The second problem is one of logistics. While NextGen's technology would open up the skies to more planes, airports are still limited in terms of space, explains Darryl Jenkins, an aviation expert who consulted the White House during the 1990s and now teaches at Ohio State University. "As long as we are constrained at the airports, we are still going to have problems in the entire system," he says. "We need more runways." Blakey agrees that runways are great in a lot of circumstances, and she points to how a new one at Atlanta's hub airport has eased congestion in the immediate area and nationwide. But NextGen does not include plans for more runways, and Blakey says that's because of space constraints and local politics.
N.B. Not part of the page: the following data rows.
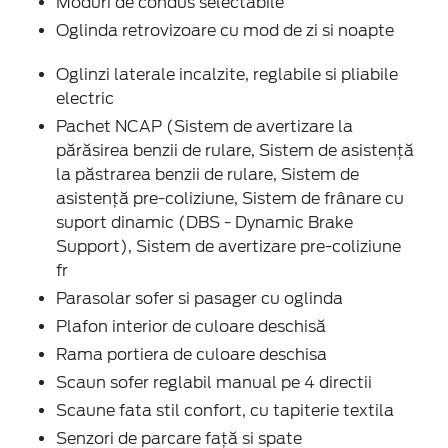
Moduri de condus selectabile
Oglinda retrovizoare cu mod de zi si noapte
Oglinzi laterale incalzite, reglabile si pliabile
electric
Pachet NCAP (Sistem de avertizare la
părăsirea benzii de rulare, Sistem de asistență
la păstrarea benzii de rulare, Sistem de
asistență pre-coliziune, Sistem de frânare cu
suport dinamic (DBS - Dynamic Brake
Support), Sistem de avertizare pre-coliziune
fr
Parasolar sofer si pasager cu oglinda
Plafon interior de culoare deschisă
Rama portiera de culoare deschisa
Scaun sofer reglabil manual pe 4 directii
Scaune fata stil confort, cu tapiterie textila
Senzori de parcare față si spate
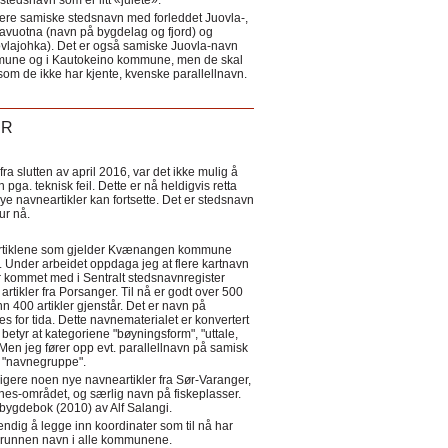
tedsnavn som er litt «julete».
ere samiske stedsnavn med forleddet Juovla-,
lavuotna (navn på bygdelag og fjord) og
ovlajohka). Det er også samiske Juovla-navn
mmune og i Kautokeino kommune, men de skal
som de ikke har kjente, kvenske parallellnavn.
ER
a slutten av april 2016, var det ikke mulig å
 pga. teknisk feil. Dette er nå heldigvis retta
nye navneartikler kan fortsette. Det er stedsnavn
 tur nå.
eartiklene som gjelder Kvænangen kommune
ler. Under arbeidet oppdaga jeg at flere kartnavn
 kommet med i Sentralt stedsnavnregister
artikler fra Porsanger. Til nå er godt over 500
nn 400 artikler gjenstår. Det er navn på
s for tida. Dette navnematerialet er konvertert
betyr at kategoriene "bøyningsform", "uttale,
Men jeg fører opp evt. parallellnavn på samisk
et "navnegruppe".
igere noen nye navneartikler fra Sør-Varanger,
s-området, og særlig navn på fiskeplasser.
i bygdebok (2010) av Alf Salangi.
ndig å legge inn koordinater som til nå har
i grunnen navn i alle kommunene.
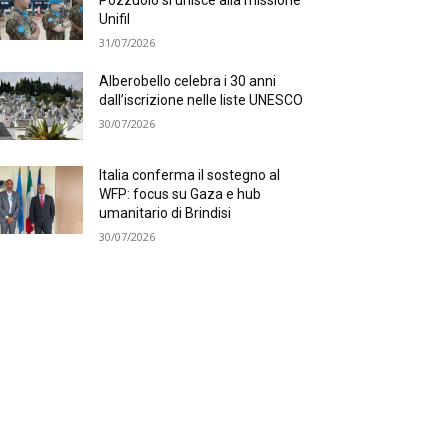
Pozzuolo si unisce alla missione
Unifil
31/07/2026
Alberobello celebra i 30 anni
dall’iscrizione nelle liste UNESCO
30/07/2026
Italia conferma il sostegno al
WFP: focus su Gaza e hub
umanitario di Brindisi
30/07/2026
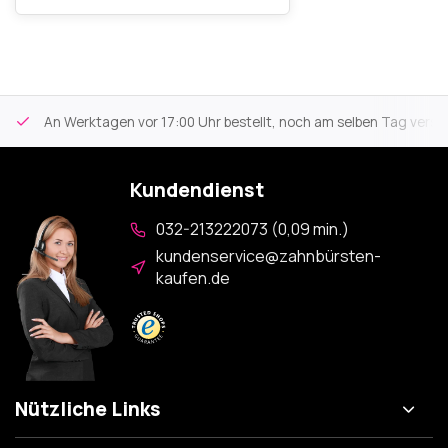
An Werktagen vor 17:00 Uhr bestellt, noch am selben Tag versa
Kundendienst
032-213222073 (0,09 min.)
kundenservice@zahnbürsten-
kaufen.de
Nützliche Links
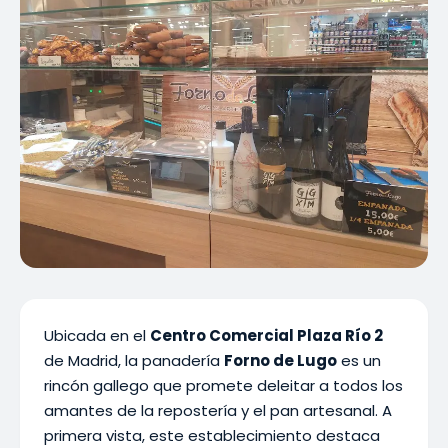
Ubicada en el
Centro Comercial Plaza Río 2
de Madrid, la panadería
Forno de Lugo
es un
rincón gallego que promete deleitar a todos los
amantes de la repostería y el pan artesanal. A
primera vista, este establecimiento destaca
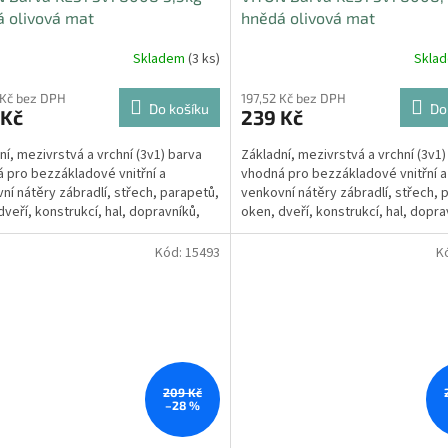
 olivová mat
hnědá olivová mat
Skladem
(3 ks)
Skla
 Kč bez DPH
197,52 Kč bez DPH
Do košíku
Do
 Kč
239 Kč
ní, mezivrstvá a vrchní (3v1) barva
Základní, mezivrstvá a vrchní (3v1)
 pro bezzákladové vnitřní a
vhodná pro bezzákladové vnitřní a
ní nátěry zábradlí, střech, parapetů,
venkovní nátěry zábradlí, střech, 
dveří, konstrukcí, hal, dopravníků,
oken, dveří, konstrukcí, hal, dopra
ch...
výrobních...
Kód:
15493
K
Sleva
209 Kč
–28 %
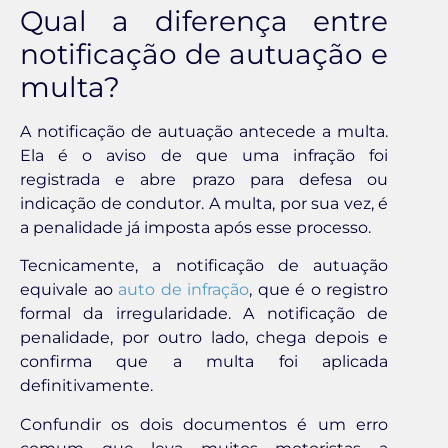
Qual a diferença entre
notificação de autuação e
multa?
A notificação de autuação antecede a multa.
Ela é o aviso de que uma infração foi
registrada e abre prazo para defesa ou
indicação de condutor. A multa, por sua vez, é
a penalidade já imposta após esse processo.
Tecnicamente, a notificação de autuação
equivale ao
auto de infração
, que é o registro
formal da irregularidade. A notificação de
penalidade, por outro lado, chega depois e
confirma que a multa foi aplicada
definitivamente.
Confundir os dois documentos é um erro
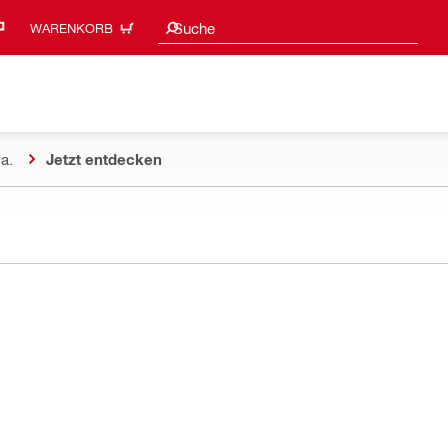
Suchvorschläge
Suche
WARENKORB
a.
Jetzt entdecken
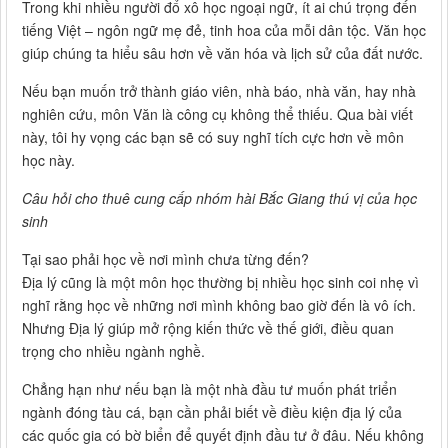
Trong khi nhiều người đổ xô học ngoại ngữ, ít ai chú trọng đến
tiếng Việt – ngôn ngữ mẹ đẻ, tinh hoa của mỗi dân tộc. Văn học
giúp chúng ta hiểu sâu hơn về văn hóa và lịch sử của đất nước.
Nếu bạn muốn trở thành giáo viên, nhà báo, nhà văn, hay nhà
nghiên cứu, môn Văn là công cụ không thể thiếu. Qua bài viết
này, tôi hy vọng các bạn sẽ có suy nghĩ tích cực hơn về môn
học này.
Câu hỏi cho thuê cung cấp nhóm hài Bắc Giang thú vị của học
sinh
Tại sao phải học về nơi mình chưa từng đến?
Địa lý cũng là một môn học thường bị nhiều học sinh coi nhẹ vì
nghĩ rằng học về những nơi mình không bao giờ đến là vô ích.
Nhưng Địa lý giúp mở rộng kiến thức về thế giới, điều quan
trọng cho nhiều ngành nghề.
Chẳng hạn như nếu bạn là một nhà đầu tư muốn phát triển
ngành đóng tàu cá, bạn cần phải biết về điều kiện địa lý của
các quốc gia có bờ biển để quyết định đầu tư ở đâu. Nếu không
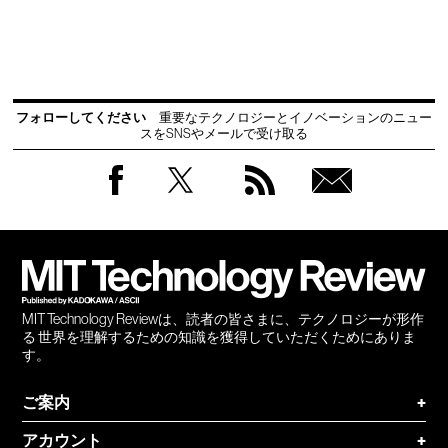
フォローしてください
重要なテクノロジーとイノベーションのニュー
スをSNSやメールで受け取る
Facebook
Twitter
RSS
無料
会員
登録
MIT Technology Reviewは、読者の皆さまに、テクノロジーが形作
る 世界を理解するための知識を獲得していただくためにありま
す。
ご案内
+
アカウント
+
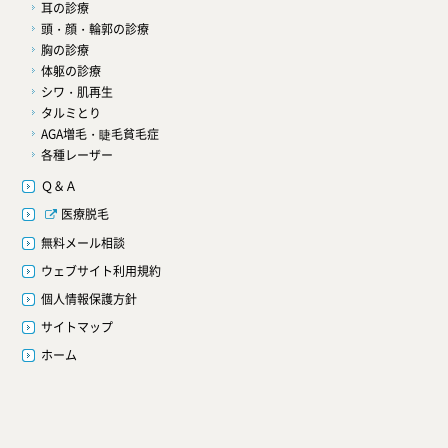
耳の診療
頭・顔・輪郭の診療
胸の診療
体躯の診療
シワ・肌再生
タルミとり
AGA増毛・睫毛貧毛症
各種レーザー
Ｑ＆Ａ
医療脱毛
無料メール相談
ウェブサイト利用規約
個人情報保護方針
サイトマップ
ホーム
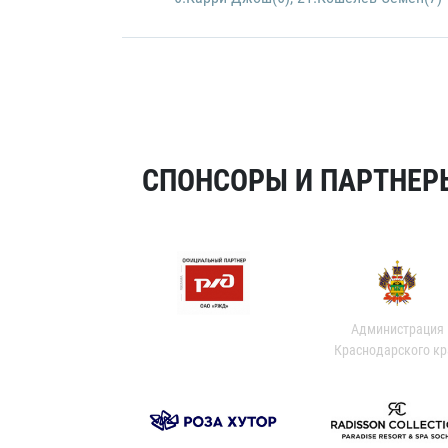
СПОНСОРЫ И ПАРТНЕРЫ
Администрация
Краснодарского кр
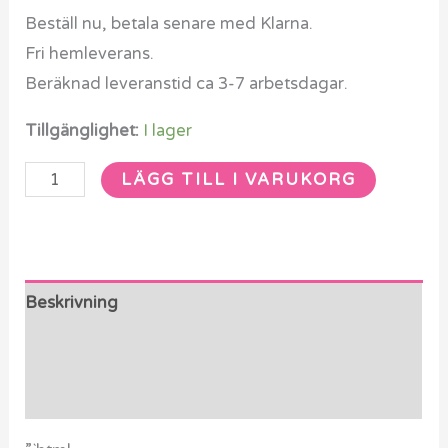
Beställ nu, betala senare med Klarna.
Fri hemleverans.
Beräknad leveranstid ca 3-7 arbetsdagar.
Tillgänglighet:
I lager
LÄGG TILL I VARUKORG
Beskrivning
Ytterligare information
Recensioner (0)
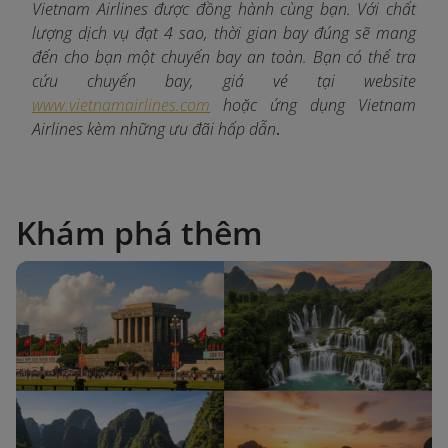
Vietnam Airlines được đồng hành cùng bạn. Với chất
lượng dịch vụ đạt 4 sao, thời gian bay đúng sẽ mang
đến cho bạn một chuyến bay an toàn. Bạn có thể tra
cứu chuyến bay, giá vé tại website
www.vietnamairlines.com
hoặc ứng dụng Vietnam
Airlines kèm những ưu đãi hấp dẫn
.
Khám phá thêm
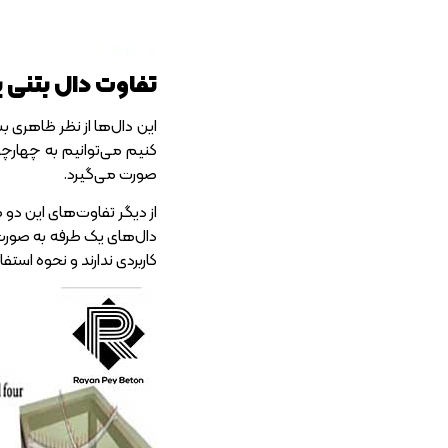
تفاوت دال بتنی 
این دال‌ها از نظر ظاهری 
کنیم می‌توانیم به چهارچو
صورت می‌گیرد.
از دیگر تفاوت‌های این دو 
دال‌های یک طرفه به صورت 
کاربردی ندارند و نحوه استف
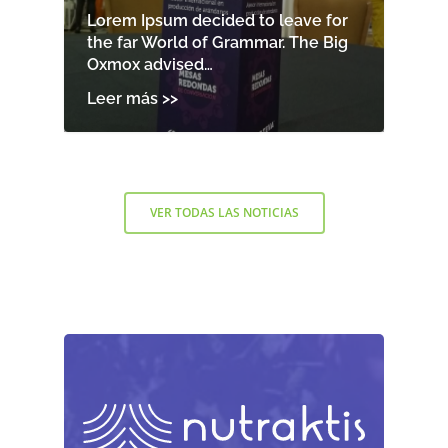
Lorem Ipsum decided to leave for
the far World of Grammar. The Big
Oxmox advised…
VER TODAS LAS NOTICIAS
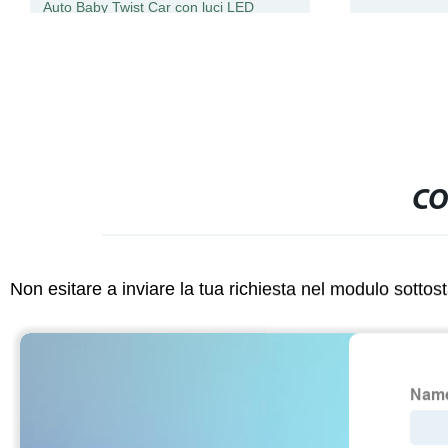
Auto Baby Twist Car con luci LED
lampeggianti
CO
Non esitare a inviare la tua richiesta nel modulo sotto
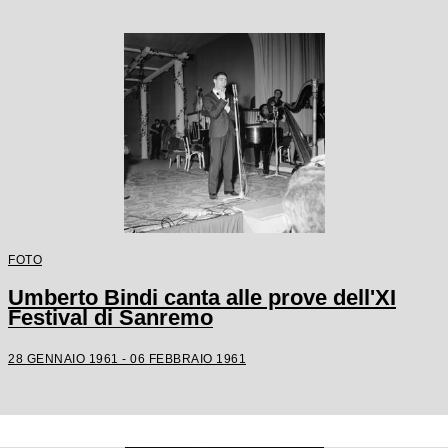
FOTO
Umberto Bindi canta alle prove dell'XI
Festival di Sanremo
28 GENNAIO 1961 - 06 FEBBRAIO 1961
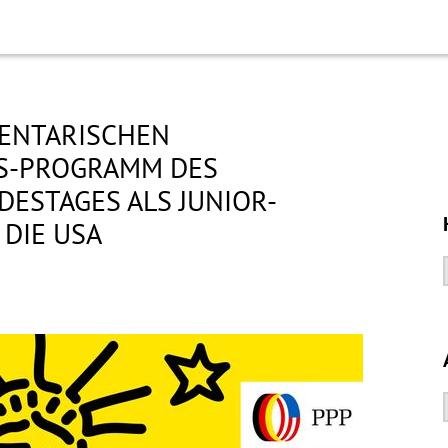
MENTARISCHEN
S-PROGRAMM DES
ESTAGES ALS JUNIOR-
 DIE USA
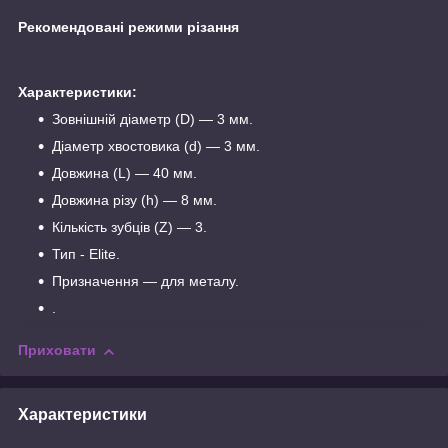
Рекомендовані режими різання
Характеристики:
Зовнішній діаметр (D) — 3 мм.
Діаметр хвостовика (d) — 3 мм.
Довжина (L) — 40 мм.
Довжина різу (h) — 8 мм.
Кількість зубців (Z) — 3.
Тип - Elite.
Призначення — для металу.
.
Приховати
Характеристики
The most pressing problem is funding — how to pay for a project that will total at least $22 billion and could reach as high as $40 billion. The first five years of NextGen will cost $4.6 billion alone. Both the airlines and the FAA argue that Congress should revise how the FAA is funded, specifically by requiring owners of private planes to pay more to fly. One recent report found that commercial airlines are paying for 94% of the airways but using only 73% of them. "The CEO of Google has a Boeing 767 — should he be paying a fraction of what the airlines pay to use the airways?" says David Castelveter, spokesman of the Air Transport Association, the largest airline trade group.

Perhaps the most telling statistic of all is that the American economy is losing $9 billion a year because of flight delays and cancellations. If a new air traffic control system is not implemented, that number will more than double by 2022, according to the Department of Transportation. "This is a problem that needs fixing right now," says Blakey. It's one delay that the FAA does not want to see.